In 2010, Montag reappeared on behalf of Goldman in congressional hearings in the aftermath of the financial crisis, when lawmakers seized a June 2007 email he had sent referencing Timberwolf, a 1 billion dollars that Goldman was working on, like “shit”.

“How much of that bullshit business did you sell to your customers after June 22, 2007?” then-Senator Carl Levin asked another former Goldman executive, Daniel Sparks, in 2010. Sparks said Montag was referring to Goldman’s performance on Timberwolf, not the deal itself.

Solomon, meanwhile, joined Goldman in 1999 from Bear Stearns. The two men were both partners in what was then Goldman’s bond division, though Solomon was a leverage finance banker while Montag worked as a trader and they weren’t particularly close, according to people who were there at the time.

A woman walking outside the Goldman headquarters in New York
Tom Montag’s appointment was big news this week at Goldman’s 200 West headquarters in New York © Leonardo Munoz/VIEWpress/Corbis via Getty Images

Montag joined Merrill in 2008, where he went to work for John Thain, another Goldman ally, after being lured with a $39 million package. Within months of his arrival, Merrill agreed to be taken over by the BofA in a hasty merger to save the investment bank.

Montag was instrumental in integrating Merrill into BofA and has steadily expanded his portfolio of responsibilities, rising to chief operating officer and president of banking and global markets. He has also strengthened the bank’s diversity programs, pushing to recruit from a wider range of schools and spearheading a recruiting effort in Africa.

“Tom Montag did a great job at Bank of America during one of the most challenging periods in financial services history,” the BofA said in a statement this week.

He left the bank in 2021 after 13 years, just months after a New York Times report said Montag was a polarizing figure within BofA, he made favorites with some employees and dated some female employees.

Montag became chief executive officer last year of California-based Rubicon Carbon, a carbon offsetting software platform backed by private investment group TPG. With a seat on Goldman’s board of directors, he will return to Wall Street.

But he will return to a markedly different group than the one he left 15 years ago. Goldman was transformed into a bank holding company during the 2008 financial crisis and has adjusted to life as a much more regulated organization that can no longer rely on the risky operations of its heyday.

For a while it looked like Goldman’s next big bet would be a push into consumer banking. But following billions of dollars in lossesGoldman is now in the process of scaling that business.

Solomon, who took over from Blankfein in 2018, is emphasizing growth plans in wealth and wealth management to deliver the kind of steady profits that have boosted longtime rival Morgan Stanley’s share price.

Line chart of price to book ratio showing JPMorgan and Morgan Stanley have higher stock market valuations than Goldman

But morale has been hit by layoffs earlier in the year and discontent among traders over how much they were paid for a record performance in 2022. With investment banking still in the doldrums and a trading boom starting to fade, there are concerns that the rest of the year will be challenging.

Several Goldman executives say privately that 2023 is shaping up to be another disappointing year for compensation.

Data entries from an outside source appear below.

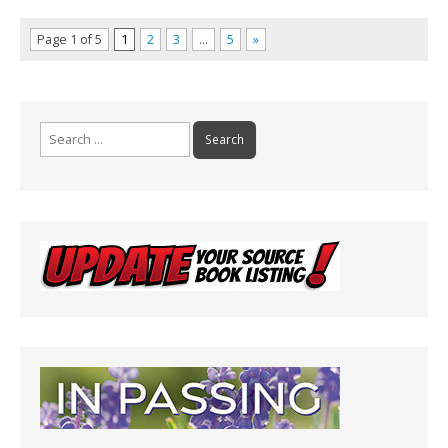
Page 1 of 5
1
2
3
…
5
»
Search
for:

More layoffs could come in September, with Goldman also considering cutting staff it deems underperforming, a process it resumed last year after a hiatus during the coronavirus pandemic.

When Goldman reports second-quarter earnings July 19, analysts expect earnings per share to be down about 8% from a year earlier, according to consensus data compiled by Bloomberg. Rivals JPMorgan Chase and Morgan Stanley, which depend less on trading and investment banking, should provide EPS improvement.

Montag’s return has sparked some speculation on Wall Street that he may still yearn for the chance to run his old bank.

“I bet he thinks in the back of his mind he could be the CEO of Goldman Sachs,” said a person who worked with Montag at Goldman. “I bet he does.”